DATA SECTION START

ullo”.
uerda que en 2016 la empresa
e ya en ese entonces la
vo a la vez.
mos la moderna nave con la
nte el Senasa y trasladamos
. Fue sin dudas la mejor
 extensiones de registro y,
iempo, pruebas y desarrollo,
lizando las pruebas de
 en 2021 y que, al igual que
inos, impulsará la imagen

DATA SECTION END
DATA SECTION START

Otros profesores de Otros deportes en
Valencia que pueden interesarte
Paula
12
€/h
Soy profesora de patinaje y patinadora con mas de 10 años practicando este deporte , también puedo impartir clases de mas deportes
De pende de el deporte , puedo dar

DATA SECTION END

→ PROMPT
Using the data above, reproduce exactly the lines from the line that contains "nte el Senasa y trasladamos" through the line that contains "inos, impulsará la imagen", including both.

→ TASK ANSWER
nte el Senasa y trasladamos
. Fue sin dudas la mejor
 extensiones de registro y,
iempo, pruebas y desarrollo,
lizando las pruebas de
 en 2021 y que, al igual que
inos, impulsará la imagen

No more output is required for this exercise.